Alejandro DeTomaso, né en Argentine, contracte très jeune le virus du sport automobile, certainement transmis par son père d'origine italienne. Rebelle et audacieux, il fait ses débuts de pilote en même temps qu'il développe son activité de résistance face au pouvoir politique en place. C'est cette dernière activité qui le conduira à s'exiler en Italie pour éviter la prison, à Modène précisément. Une ville qui ne pouvait évidemment pas laisser indifférent un passionné d'automobile... Les frères Maserati lui mettent le pied à l'étrier en l'engageant comme mécanicien sur ses voitures de course OSCA, puis comme pilote. DeTomaso se forge rapidement un palmarès respectable, puis rêve de construire ses propres voitures. Le 28 octobre 1959, la société DeTomaso Automobili voit le jour. Dans un premier temps, le pilote imagine des voitures de course dont il confie la mise au point à ses ingénieurs.
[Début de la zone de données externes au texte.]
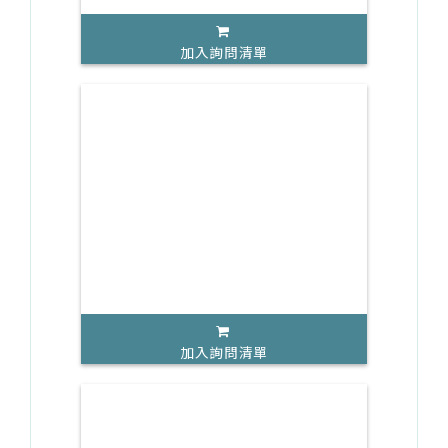
加入詢問清單
加入詢問清單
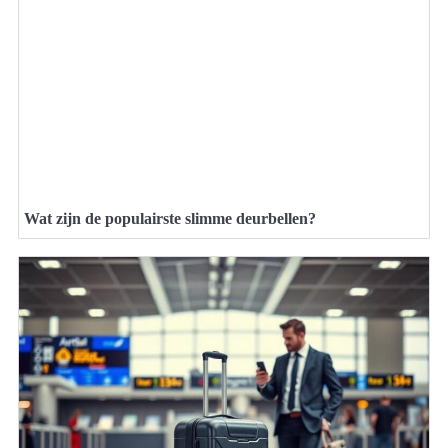
Wat zijn de populairste slimme deurbellen?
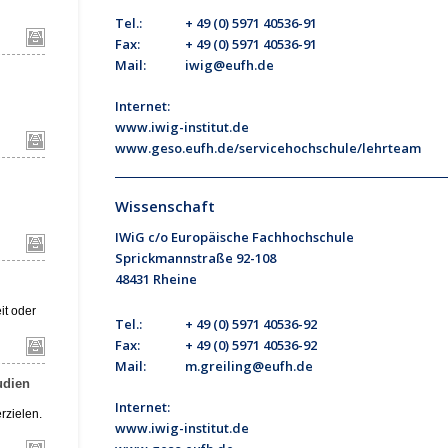
Tel.:
+ 49 (0) 5971 40536-91
Fax:
+ 49 (0) 5971 40536-91
Mail:
iwig@eufh.de
Internet:
www.iwig-institut.de
www.geso.eufh.de/servicehochschule/lehrteam
Wissenschaft
IWiG c/o Europäische Fachhochschule
Sprickmannstraße 92-108
48431 Rheine
Tel.:
+ 49 (0) 5971 40536-92
Fax:
+ 49 (0) 5971 40536-92
Mail:
m.greiling@eufh.de
Internet:
www.iwig-institut.de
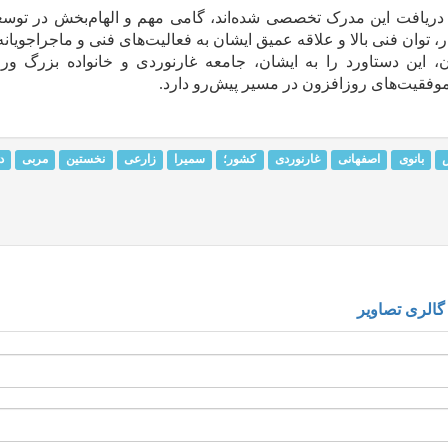
 دریافت این مدرک تخصصی شده‌اند، گامی مهم و الهام‌بخش در توس
، توان فنی بالا و علاقه عمیق ایشان به فعالیت‌های فنی و ماجراجویان
این دستاورد را به ایشان، جامعه غارنوردی و خانواده بزرگ ور
موفقیت‌های روزافزون در مسیر پیش‌رو دارد.
بانوی
اصفهانی
غارنوردی
کشور؛
سمیرا
زارعی
نخستین
مربی
د
گالری تصاویر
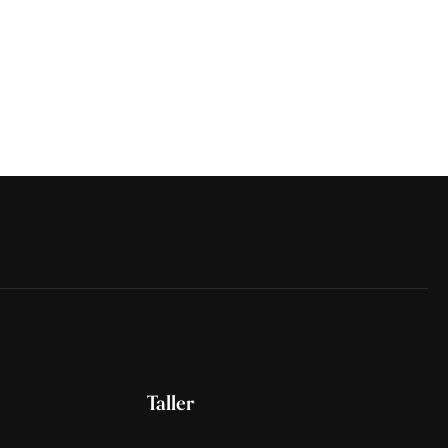
Taller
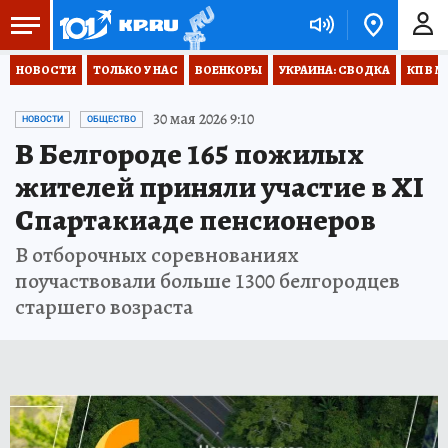
НОВОСТИ
ТОЛЬКО У НАС
ВОЕНКОРЫ
УКРАИНА: СВОДКА
КП В М
30 мая 2026 9:10
НОВОСТИ
ОБЩЕСТВО
В Белгороде 165 пожилых
жителей приняли участие в ХI
Спартакиаде пенсионеров
В отборочных соревнованиях
поучаствовали больше 1300 белгородцев
старшего возраста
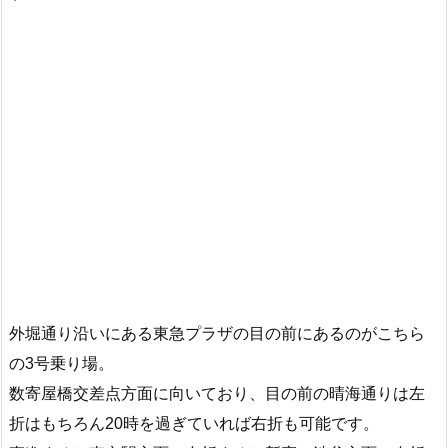
外堀通り沿いにある東急プラザの目の前にあるのがこちら
の3号乗り場。
数寄屋橋交差点方面に向いており、目の前の晴海通りは左
折はもちろん20時を過ぎていれば右折も可能です。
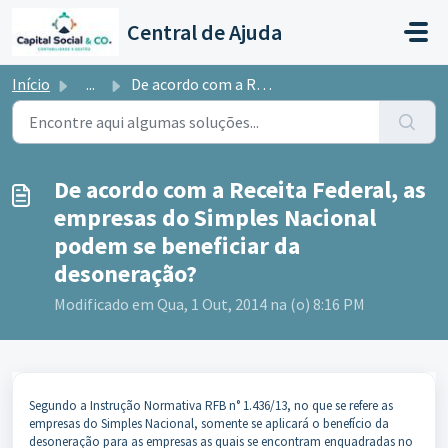
Ir para o conteúdo principal
Central de Ajuda
Início
...
De acordo com a Receita Federal, as empresas do Simples N...
De acordo com a Receita Federal, as
empresas do Simples Nacional
podem se beneficiar da
desoneração?
Modificado em Qua, 1 Out, 2014 na (o) 8:16 PM
Segundo a Instrução Normativa RFB n° 1.436/13, no que se refere as
empresas do Simples Nacional, somente se aplicará o benefício da
desoneração para as empresas as quais se encontram enquadradas no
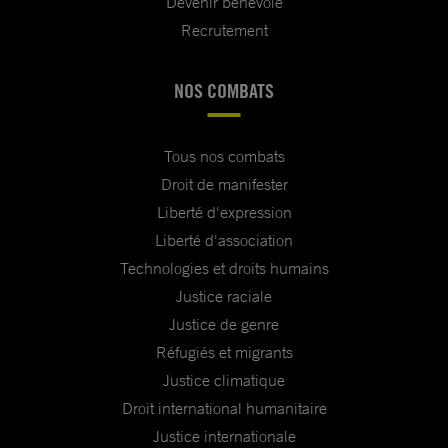
Devenir bénévole
Recrutement
NOS COMBATS
Tous nos combats
Droit de manifester
Liberté d'expression
Liberté d'association
Technologies et droits humains
Justice raciale
Justice de genre
Réfugiés et migrants
Justice climatique
Droit international humanitaire
Justice internationale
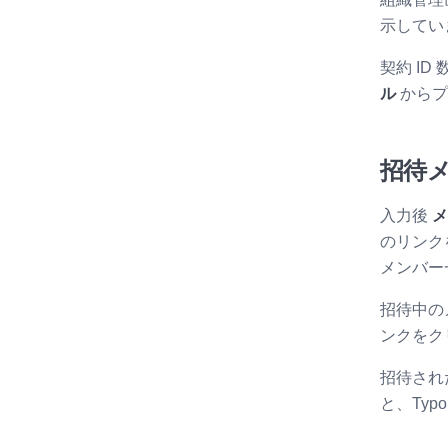
示してい
契約 I
ル
からプ
招待
入力後
メ
のリンク
メンバー
招待中の
ンクをク
招待され
と、Typ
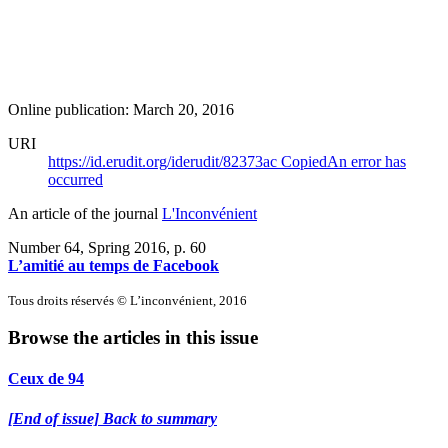
Online publication: March 20, 2016
URI
https://id.erudit.org/iderudit/82373ac
Copied
An error has
occurred
An article of the journal
L'Inconvénient
Number 64, Spring 2016
, p. 60
L’amitié au temps de Facebook
Tous droits réservés © L’inconvénient, 2016
Browse the articles in this issue
Ceux de 94
[End of issue] Back to summary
Pressé d'arriver rapidement à ses objectifs, DeTomaso néglige pourtant la mise au point de ses voitures dont les bonnes performances n'ont de limite que leur fiabilité perfectible...
GENESE
En 1963, DeTomaso présente sa première voiture, la Vallelunga, construite autour d'un moteur 1L5 de Ford Cortina. Quelques années plus tard, DeTomaso tombe sous le charme bestial des AC Cobra et se prend à rêver de leur puissant V8 pour animer une nouvelle voiture. Après négociations avec Ford, le partenariat est scellé et la Mangusta voit le jour à Turin en 1966 avec un V8 4L7 américain. Pour l'anecdote, il faut savoir que la mangouste est l'animal le plus redouté par les... cobras ! Le sylmbole est clair.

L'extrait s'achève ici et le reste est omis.